The Center for Atmospheric Sciences | » Robert P. Loughman

Robert P. Loughman

Dr. Loughman received his Bachelor of Science degree from the College of William and Mary in 1993 (Physics major, Mathematics minor). He then attended the University of Arizona, receiving M.S. and Ph.D. degrees in Atmospheric Science in 1995 and 1998, respectively. After five years as a post-doctoral Research Associate at NASA Goddard Space Flight Center, he joined the faculty at Hampton University, where he is currently Chairman and Associate Professor of the Department of Atmospheric and Planetary Sciences.

Teaching Experience: Developed undergraduate and graduate courses in Atmospheric Physics, as well as graduate courses in Atmospheric Radiative Transfer and Atmospheric Measurements.

Research Interests: Improving our ability to understand the Earth-atmosphere system through analysis of remote sensing data is my primary research goal. This work has several aspects, including

– Developing new tools for modeling radiative transfer more efficiently and accurately

– Extending knowledge of the underlying physics of the Earth-atmosphere system to identify promising measurement strategies

– Developing rigorous methods to forecast the expected performance of various retrieval systems (and to assess their actual performance using measured data).
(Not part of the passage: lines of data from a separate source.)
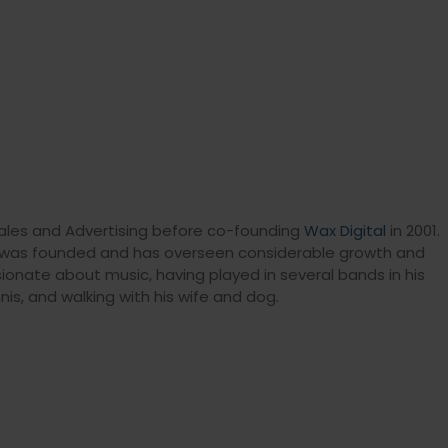
R, Sales and Advertising before co-founding
Wax Digital
in 2001.
m was founded and has overseen considerable growth and
sionate about music, having played in several bands in his
nis, and walking with his wife and dog.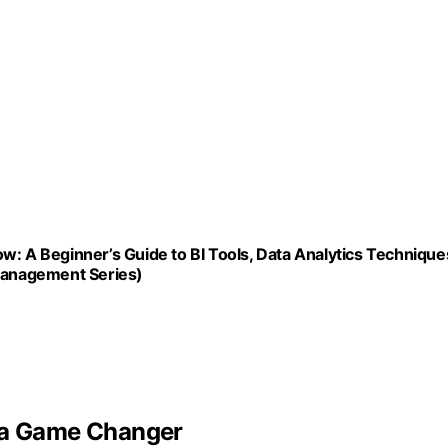
w: A Beginner’s Guide to BI Tools, Data Analytics Technique
 Management Series)
s a Game Changer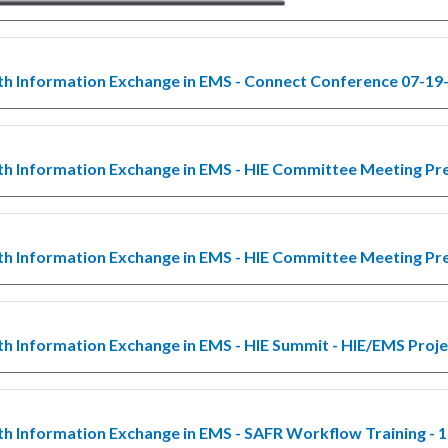
th Information Exchange in EMS - Connect Conference 07-19
th Information Exchange in EMS - HIE Committee Meeting Pr
th Information Exchange in EMS - HIE Committee Meeting Pr
th Information Exchange in EMS - HIE Summit - HIE/EMS Proj
th Information Exchange in EMS - SAFR Workflow Training - 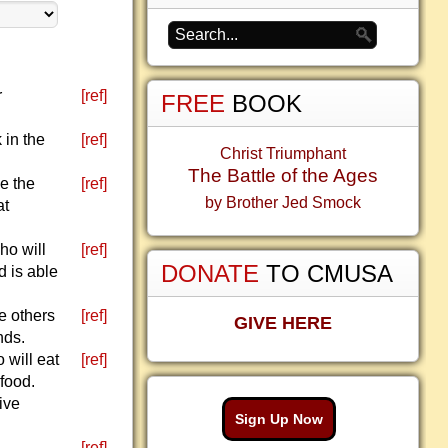
r
[ref]
FREE
BOOK
 in the
[ref]
Christ Triumphant
The Battle of the Ages
e the
[ref]
by Brother Jed Smock
at
ho will
[ref]
DONATE
TO CMUSA
d is able
e others
[ref]
GIVE HERE
nds.
 will eat
[ref]
 food.
ive
Sign Up Now
[ref]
More specifically, retrieval of aerosol properties and ozone concentration from measurements of the solar radiation scattered by the limb of the atmosphere has been my primary research focus. Several past and present space-borne limb scattering sensors have contributed to this research, including SOLSE/LORE, SAGE III (Meteor-3M), OSIRIS, SCIAMACHY, and particularly the OMPS Limb Profiler. Reconciling remote sensing measurements of aerosol properties with in-situ measurements is a particular area of emphasis.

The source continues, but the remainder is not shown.